大きな岩や木、くぼみなど様々な障害物といくつかの防御結界がある。それに、ただ走るのが目的ではない。攻撃を回避する訓練。
したがって、生徒たちはそれら障害物が命綱となる。
アーチャーは攻撃の許可は出した。
しかし、この実演で攻撃をしたものは過去にほとんどいない。
最初の一組目に開始の合図が出た。
アーチャーは低位攻撃魔法をランダムに放つ。
黄味がかった丸い物体は宙を舞い、揺れている。
大きさ、動き、スピードそれぞれを違えて、こちらの出方を伺っているようだ。
これなら行ける!と走り出した生徒の前方にあったそれは、瞬時にスピードをあっさり捕まえた。
それを間近で目撃した他四人はすぐさま障害物に隠れ動けなくなった。
制限時間は五分。その間に目的地まで行かなければならない。
目の前の光景に、皆、息を呑む。
二年次から始まった対魔回避実習だが、初回からこの物量だ。今後どうなっていくのだろう。
結局、他四人はその場から出られず時間切れとなった。
「次!」
アーチャーの合図にルシエルは一歩前へ出た。
──(あんなのを見せられて、どうしろって言うんだよ)
正直に言うと少し震えている。
その二つ隣り、ノエルフロストが目を細めてルシエルを見ている。
──(ルシエル・バートン見てろよ。ここは僕が一番乗りでゴールまでたどり着き、お前なんか、お前なん……)
「──始め!」
合図とともに走りだすルシエル、余計なことを考えていたノエルは一歩出遅れて前へ出た。
ルシエルは前方大きな木に身を隠し、様子を伺う。
──(さあ、どうする? 先の岩まで約二十メートル。……間に合うか? それにあの動き、法則は?)
ルシエルは木の陰から様子を伺っている。
その時、大きな破裂音と共に木の破片が舞った。
──(考える時間すら与えてくれないのか、厄介だな)
ルシエルの背中に冷たい汗が伝う。
やがてひとりの生徒が隙を見て岩陰から飛び出し、先にあるくぼみに飛び込むことに成功した。

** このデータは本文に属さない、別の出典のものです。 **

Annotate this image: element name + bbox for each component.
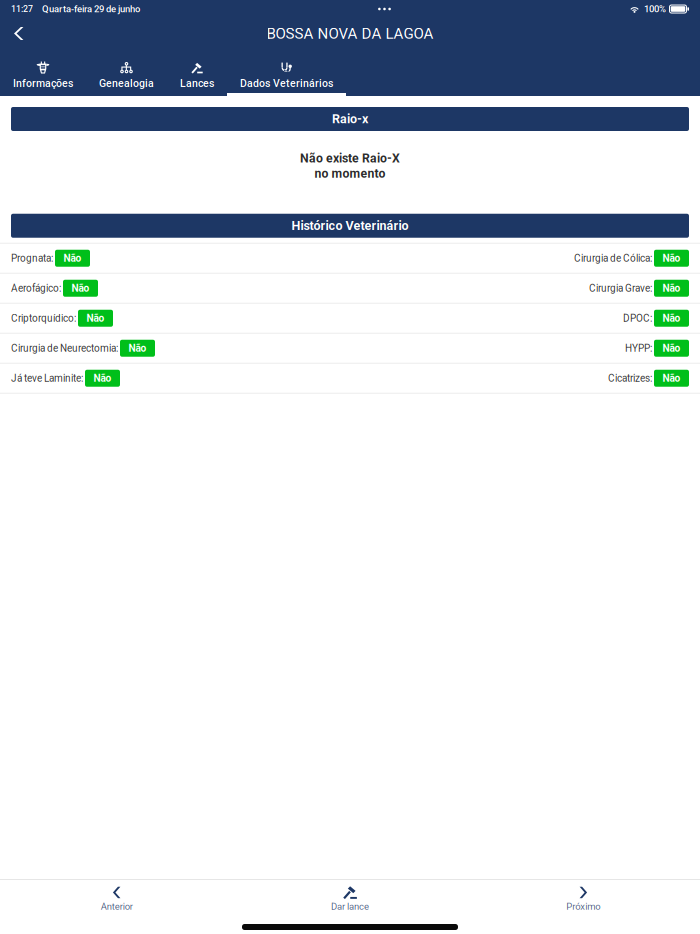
staticText: Cirurgia Grave: bbox=[589, 282, 652, 294]
staticText: Criptorquídico: bbox=[11, 312, 76, 324]
button[interactable]: Genealogia bbox=[86, 49, 167, 96]
staticText: Não bbox=[94, 372, 112, 384]
staticText: Informações bbox=[13, 77, 73, 90]
staticText: Histórico Veterinário bbox=[292, 218, 408, 233]
staticText: Não bbox=[662, 252, 680, 264]
staticText: no momento bbox=[314, 166, 386, 181]
staticText: Raio-x bbox=[332, 112, 368, 126]
staticText: Não bbox=[662, 342, 680, 354]
staticText: BOSSA NOVA DA LAGOA bbox=[266, 25, 434, 42]
button[interactable]: Voltar bbox=[0, 20, 37, 47]
staticText: Não bbox=[662, 312, 680, 324]
staticText: Dados Veterinários bbox=[240, 77, 333, 90]
staticText: HYPP: bbox=[625, 342, 652, 354]
staticText: Aerofágico: bbox=[11, 282, 61, 294]
button[interactable]: Dados Veterinários bbox=[227, 49, 346, 96]
staticText: 100% bbox=[644, 4, 666, 15]
staticText: Anterior bbox=[101, 901, 133, 912]
staticText: Cirurgia de Neurectomia: bbox=[11, 342, 118, 354]
button[interactable]: Informações bbox=[0, 49, 86, 96]
staticText: Próximo bbox=[566, 901, 600, 912]
button[interactable]: Anterior bbox=[0, 891, 233, 915]
staticText: Prognata: bbox=[11, 252, 53, 264]
staticText: Não bbox=[86, 312, 104, 324]
staticText: Não bbox=[662, 372, 680, 384]
staticText: Cirurgia de Cólica: bbox=[574, 252, 652, 264]
staticText: Genealogia bbox=[99, 77, 154, 90]
staticText: DPOC: bbox=[623, 312, 652, 324]
staticText: Não bbox=[662, 282, 680, 294]
staticText: Cicatrizes: bbox=[608, 372, 652, 384]
staticText: Não bbox=[72, 282, 90, 294]
staticText: Não bbox=[64, 252, 82, 264]
staticText: Lances bbox=[180, 77, 214, 90]
staticText: Dar lance bbox=[331, 901, 369, 912]
staticText: Quarta-feira 29 de junho bbox=[42, 4, 140, 15]
button[interactable]: Próximo bbox=[467, 891, 700, 915]
staticText: Já teve Laminite: bbox=[11, 372, 83, 384]
staticText: Não existe Raio-X bbox=[300, 151, 400, 165]
staticText: Não bbox=[128, 342, 146, 354]
button[interactable]: Dar lance bbox=[233, 891, 467, 915]
button[interactable]: Lances bbox=[167, 49, 227, 96]
staticText: 11:27 bbox=[11, 4, 33, 14]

おお、という歓声が上がる中、光球は地面すれすれを這い、形を変えその生徒を捕えた。
このまま動かなければ時間切れになってしまう。
思考をフル回転させたルシエルは近くにいたエマ・カールトンに単独では捕まる確率が高いから、みんなで行動しないかと提案したところ、
エマは快諾し、反対隣りにいたノエルにもそれを伝えた。
──(フン、お前が決めるでない! 僕は僕のやり方があるんだ。誰がお前なんかに従うものか)
ノエルはルシエルがこちらを見て何か言いたげな顔をしているが、無視した。
──(お前たち何を間抜けな顔でこっちを見ているんだ? まあいい。先を急ぐか)
ノエルは足を前に出そうとするが、何故か動かない。そこで、アーチャー先生の声が聞こえた。